O dia 8 de julho de 2015 marcará uma importante transição: o suporte geral do Microsoft SQL Server 2008 R2 será descontinuado. Permanecerá para essa versão apenas o suporte estendido. Já o SQL Server 2008, em suporte estendido desde julho de 2014, terá o serviço finalizado em 12 de abril de 2016, assim como o SQL Server 2005.

Somadas à descontinuidade de suporte, as novas tendências e tecnologias – como nuvem, in-memory database, alta disponibilidade, entre outras – tornam a migração dos servidores SQL Server para as versões 2012 e 2014 cada vez mais frequente e significativa.

Há diferentes formas de realizar o processo, mas é imprescindível traçar uma estratégia precisa para o sucesso da migração de ambientes SQL Server. O plano decorre de uma primeira etapa, comum a todos os processos similares, que contemple as seguintes atividades:

  • análise do ambiente;
  • criação do plano de migração dos servidores;
  • criação do plano para soluções de dados.

As ações relacionadas à análise das bases de dados, procedures, views, roles, usuários, acessos e das conexões com outros servidores e bases de informações, devem ser rigorosamente mapeadas. É decisivo evidenciar quais os impactos na troca ou atualização dos servidores, dependências de serviços, definição da matriz de relacionamento dos processos, assim como o mapeamento dos pontos de atenção e análise de riscos.

A migração pode contemplar diferentes ambientes:

  • Atualização de servidores (in-place)
  • Instalação/configuração de novos servidores (side-by-side)
  • Migração de bases de dados
  • Pacotes ETL
  • Jobs
  • Reports
  • Modelos analíticos

Recomendação: executar a ferramenta Upgrade Advisor é um recurso opcional, porém altamente recomendado por fornecer informações relevantes para definir a estratégia e planejar o processo. Será com base nesse planejamento que se dará a execução.

Antes do roll-out para os demais ambientes e servidores, é importante que todos os planos de testes sejam executados e seus respectivos resultados registrados. Se resultar necessário, tratar a totalidade das ocorrências advertidas.

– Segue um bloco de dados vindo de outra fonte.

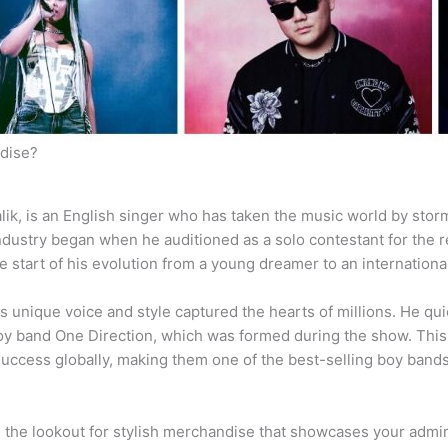
dise?
ik, is an English singer who has taken the music world by storm
industry began when he auditioned as a solo contestant for the
e start of his evolution from a young dreamer to an internationa
s unique voice and style captured the hearts of millions. He qui
oy band One Direction, which was formed during the show. This d
uccess globally, making them one of the best-selling boy bands 
on the lookout for stylish merchandise that showcases your admir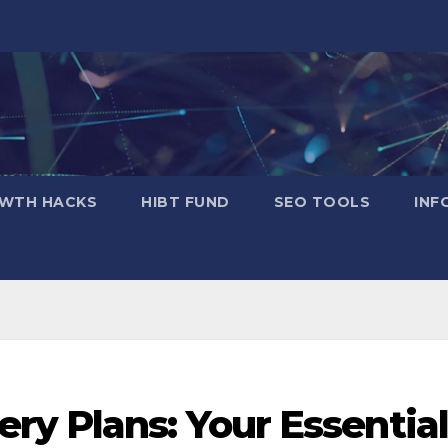
WTH HACKS
​HIBT FUND​
SEO TOOLS
INF
ry Plans: Your Essential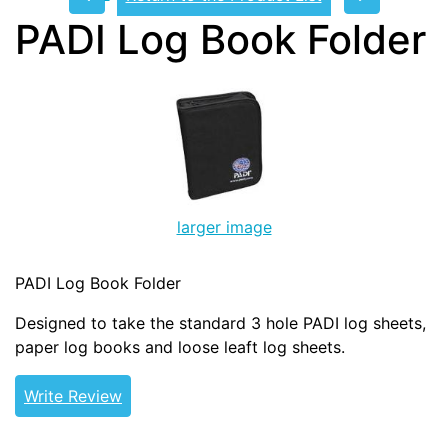
PADI Log Book Folder
larger image
PADI Log Book Folder
Designed to take the standard 3 hole PADI log sheets,
paper log books and loose leaft log sheets.
Write Review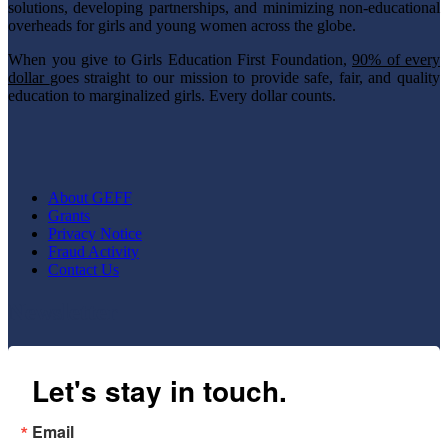
solutions, developing partnerships, and minimizing non-educational
overheads for girls and young women across the globe.
When you give to Girls Education First Foundation,
90% of every
dollar
goes straight to our mission to provide safe, fair, and quality
education to marginalized girls. Every dollar counts.
About GEFF
Grants
Privacy Notice
Fraud Activity
Contact Us
Newsletter
Let's stay in touch.
Email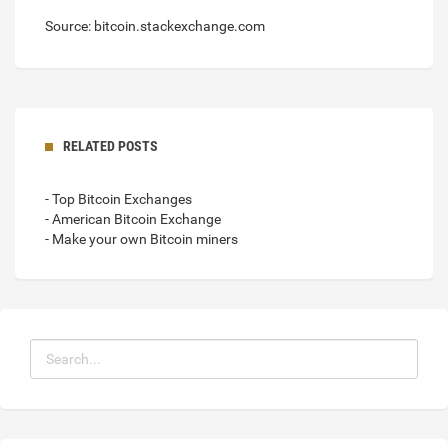
Source: bitcoin.stackexchange.com
RELATED POSTS
- Top Bitcoin Exchanges
- American Bitcoin Exchange
- Make your own Bitcoin miners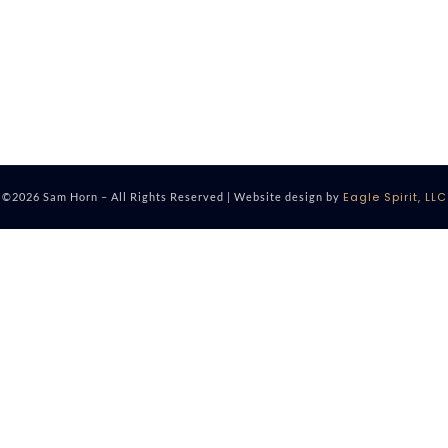
Eagle Spirit, LLC
©2026 Sam Horn – All Rights Reserved | Website design by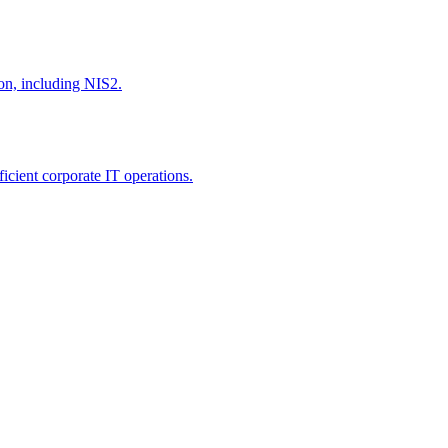
ion, including NIS2.
icient corporate IT operations.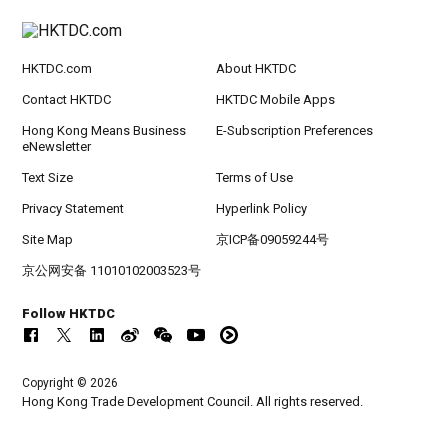
HKTDC.com
About HKTDC
Contact HKTDC
HKTDC Mobile Apps
Hong Kong Means Business
E-Subscription Preferences
eNewsletter
Text Size
Terms of Use
Privacy Statement
Hyperlink Policy
Site Map
京ICP备09059244号
京公网安备 11010102003523号
Follow HKTDC
Copyright © 2026
Hong Kong Trade Development Council. All rights reserved.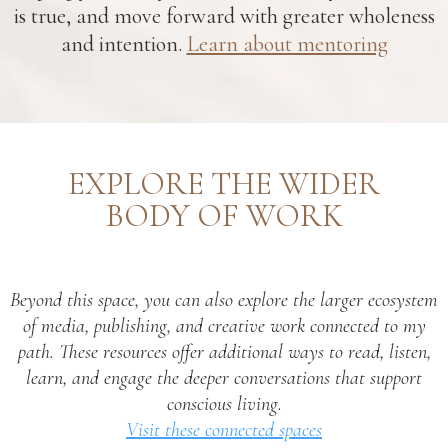
is true, and move forward with greater wholeness
and intention.
Learn about mentoring
EXPLORE THE WIDER
BODY OF WORK
Beyond this space, you can also explore the larger ecosystem
of media, publishing, and creative work connected to my
path. These resources offer additional ways to read, listen,
learn, and engage the deeper conversations that support
conscious living.
Visit these connected spaces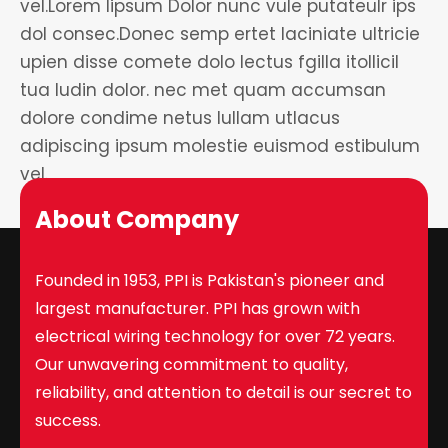
vel.Lorem lipsum Dolor nunc vule putateulr ips
dol consec.Donec semp ertet laciniate ultricie
upien disse comete dolo lectus fgilla itollicil
tua ludin dolor. nec met quam accumsan
dolore condime netus lullam utlacus
adipiscing ipsum molestie euismod estibulum
vel.
About Company
Founded in 1953, PPI is Pakistan's pioneer and
largest manufacturer. PPI has grown with
electrical wiring technology for over 72 years.
Our unwavering commitment to quality,
reliability, and attention to detail is our secret to
success.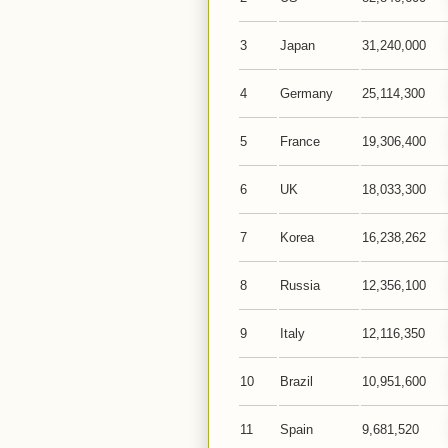
3
Japan
31,240,000
4
Germany
25,114,300
5
France
19,306,400
6
UK
18,033,300
7
Korea
16,238,262
8
Russia
12,356,100
9
Italy
12,116,350
10
Brazil
10,951,600
11
Spain
9,681,520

Outro ponto importante. As equipes funcional e técnica envolvidas no projeto devem dispor de conhecimento absoluto e ter suas responsabilidades bem definidas.

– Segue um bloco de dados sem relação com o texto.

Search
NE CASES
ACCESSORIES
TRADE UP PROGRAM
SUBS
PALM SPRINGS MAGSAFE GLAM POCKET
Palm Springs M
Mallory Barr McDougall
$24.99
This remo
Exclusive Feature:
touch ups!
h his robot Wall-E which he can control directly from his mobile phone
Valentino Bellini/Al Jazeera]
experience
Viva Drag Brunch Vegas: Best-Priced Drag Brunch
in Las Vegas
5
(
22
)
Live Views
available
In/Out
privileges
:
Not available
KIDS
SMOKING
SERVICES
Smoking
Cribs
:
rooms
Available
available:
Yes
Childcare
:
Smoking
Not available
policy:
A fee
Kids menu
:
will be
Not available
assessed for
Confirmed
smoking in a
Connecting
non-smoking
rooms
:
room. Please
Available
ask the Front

Finalmente, um dos componentes que com frequência não é olhado apropriadamente é o ambiente de aplicações − o teste destas com o novo ambiente deve ser realizado para quaisquer incompatibilidades a serem endereçadas antes da migração final.

Não basta executar, é fundamental estabilizar e documentar.

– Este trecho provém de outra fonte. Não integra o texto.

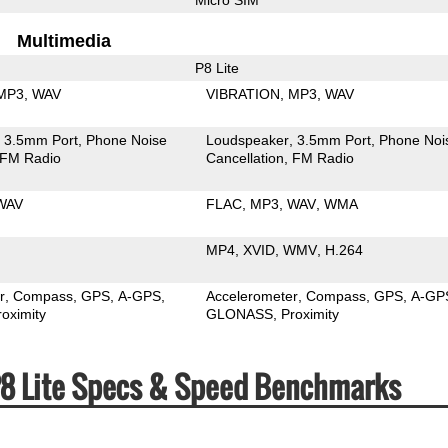
Multimedia
P8 Lite
MP3
WAV
VIBRATION
MP3
WAV
3.5mm Port
Phone Noise
Loudspeaker
3.5mm Port
Phone Noi
FM Radio
Cancellation
FM Radio
WAV
FLAC
MP3
WAV
WMA
MP4
XVID
WMV
H.264
r
Compass
GPS
A-GPS
Accelerometer
Compass
GPS
A-GP
roximity
GLONASS
Proximity
P8 Lite Specs & Speed Benchmarks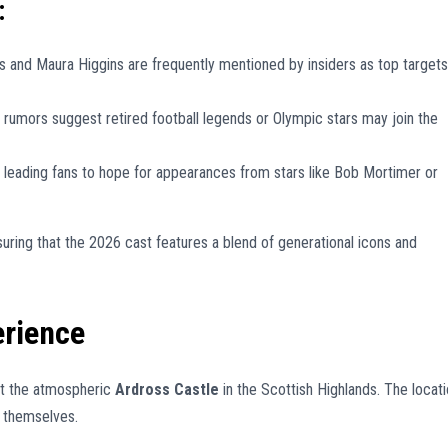
:
and Maura Higgins are frequently mentioned by insiders as top targets
 rumors suggest retired football legends or Olympic stars may join the
 leading fans to hope for appearances from stars like Bob Mortimer or
suring that the 2026 cast features a blend of generational icons and
erience
at the atmospheric
Ardross Castle
in the Scottish Highlands. The locat
s themselves.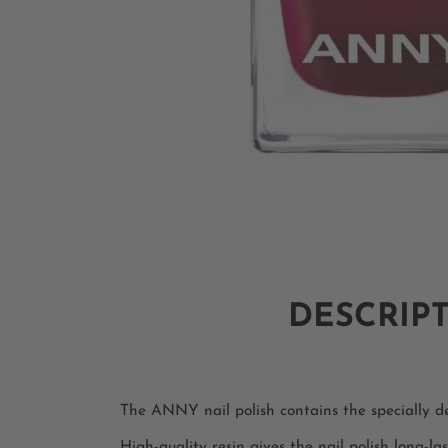
DESCRIP
The ANNY nail polish contains the specially dev
High-quality resin gives the nail polish long-las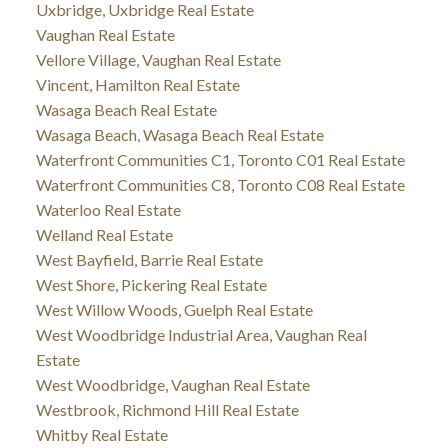
Uxbridge, Uxbridge Real Estate
Vaughan Real Estate
Vellore Village, Vaughan Real Estate
Vincent, Hamilton Real Estate
Wasaga Beach Real Estate
Wasaga Beach, Wasaga Beach Real Estate
Waterfront Communities C1, Toronto C01 Real Estate
Waterfront Communities C8, Toronto C08 Real Estate
Waterloo Real Estate
Welland Real Estate
West Bayfield, Barrie Real Estate
West Shore, Pickering Real Estate
West Willow Woods, Guelph Real Estate
West Woodbridge Industrial Area, Vaughan Real
Estate
West Woodbridge, Vaughan Real Estate
Westbrook, Richmond Hill Real Estate
Whitby Real Estate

Após a execução do roll-out, a conclusão do processo de migração se dará através da etapa de estabilização. Esse é o momento para:

  • acompanhar a rotina de trabalho;
  • monitorar resultados e performance;
  • agir pontualmente em pequenos ajustes e correções.

É também a fase de atualizar e/ou gerar a documentação de todo o processo realizado, em cada etapa, resultando no histórico da migração. Este documento será o referencial de consulta para apoiar na administração do ambiente e no planejamento de futuras implantações.